Was man für Cannabis bezahlen muss: aktueller Straßenpreis in Deutschland

Cannabispflanze umgeben von 50-Euro-Scheinen

Anlässlich der (hoffentlich kurz) bevorstehenden Legalisierung von Cannabis in Deutschland wurde von der Vergleichsseite für Cannabis, Weedindex.io, der Cannabis Preis Index 2022, veröffentlicht. Die Analyse soll sich ausführlich mit den Marktpreisen von Marihuana in Deutschland auseinandersetzen. Mithilfe einer Analyse von Daten zu Konsum und dem aktuellen Straßenpreis von Cannabis wurden die zu erwartenden Steuereinnahmen für acht ausgewählte Großstädte ermittelt.

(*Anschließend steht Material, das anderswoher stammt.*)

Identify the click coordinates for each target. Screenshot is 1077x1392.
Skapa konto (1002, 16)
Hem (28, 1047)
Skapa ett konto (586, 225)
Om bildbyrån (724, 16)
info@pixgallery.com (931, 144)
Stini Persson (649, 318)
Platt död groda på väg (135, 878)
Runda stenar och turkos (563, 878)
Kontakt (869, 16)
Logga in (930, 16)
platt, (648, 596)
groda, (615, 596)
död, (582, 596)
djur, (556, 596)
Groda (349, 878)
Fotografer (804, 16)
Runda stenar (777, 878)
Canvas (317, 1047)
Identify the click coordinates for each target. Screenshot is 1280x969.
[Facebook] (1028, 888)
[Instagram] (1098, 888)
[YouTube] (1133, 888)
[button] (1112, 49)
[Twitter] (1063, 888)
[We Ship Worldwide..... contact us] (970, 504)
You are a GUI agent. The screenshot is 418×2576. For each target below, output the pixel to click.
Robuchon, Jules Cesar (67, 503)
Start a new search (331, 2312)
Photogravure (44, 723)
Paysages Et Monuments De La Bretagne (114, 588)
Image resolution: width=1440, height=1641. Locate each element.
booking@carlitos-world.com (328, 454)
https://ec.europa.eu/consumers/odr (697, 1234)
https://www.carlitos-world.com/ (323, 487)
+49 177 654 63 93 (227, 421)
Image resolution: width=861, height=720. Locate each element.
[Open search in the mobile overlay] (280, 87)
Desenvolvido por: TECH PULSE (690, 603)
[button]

Cannabis-Straßenpreise und -Konsummenge für ausgewählte deutsche Großstädte, erwartbare Steuereinnahmen

Unterschiede im Straßenpreis von Cannabis

Die Straßenpreise für ein Gramm Cannabis auf dem Schwarzmarkt bzw. beim lokalen Händler unterscheiden sich zwischen den deutschen Großstädten teils gewaltig. Während man in Frankfurt am Main im Schnitt 8,23 Euro pro Gramm zahlt, sind es in München bereits 11,65 Euro pro Gramm und damit 40 Prozent mehr als in der Bankenmetropole. München ist von allen acht untersuchten Städten die Stadt mit den teuersten Preisen für Cannabis von der Straße, gefolgt von Berlin mit 10,82 Euro pro Gramm und Stuttgart mit 10,80 Euro. In Hamburg, Köln, Düsseldorf, Hannover und Frankfurt am Main bleibt das Gramm in der Regel unter dem sogenannten Zehner. In keiner deutschen Großstadt wird so viel gekifft wie in Berlin. Trotz aller Gesetzwidrigkeit werden jährlich schätzungsweise 11,6 Tonnen Cannabis konsumiert. Etwa halb so viel rauchen die Hamburger mit 5,9 Tonnen im Jahr.   

Die Ampelparteien haben die Legalisierung in ihrem Koalitionsvertrag verankert. Eine vollständige Entkriminalisierung des Besitzes und Konsums von Cannabis ist nur noch eine Frage der Zeit und könnte dem Bund insgesamt mehrere Milliarden Euro Mehreinnahmen bringen, wie auch Hochschätzungen anhand der Konsumdaten der Großstädte signalisieren. Allein die Berliner Kiffer könnten dem Haushalt 100,4 Millionen Euro Steuereinnahmen generieren, angenommen die Marktpreise blieben und das aktuelle Tabaksteuermodell würde angewendet. München und Hamburg könnten jeweils mehr als 40 Millionen Euro einnehmen. Das US-amerikanische Modell, wie es zum Beispiel in Colorado angewendet wird, wäre weniger lukrativ für den Steuernehmer aber brächte jeder Stadt dennoch mehrere Millionen Euro Steuermehreinnahmen.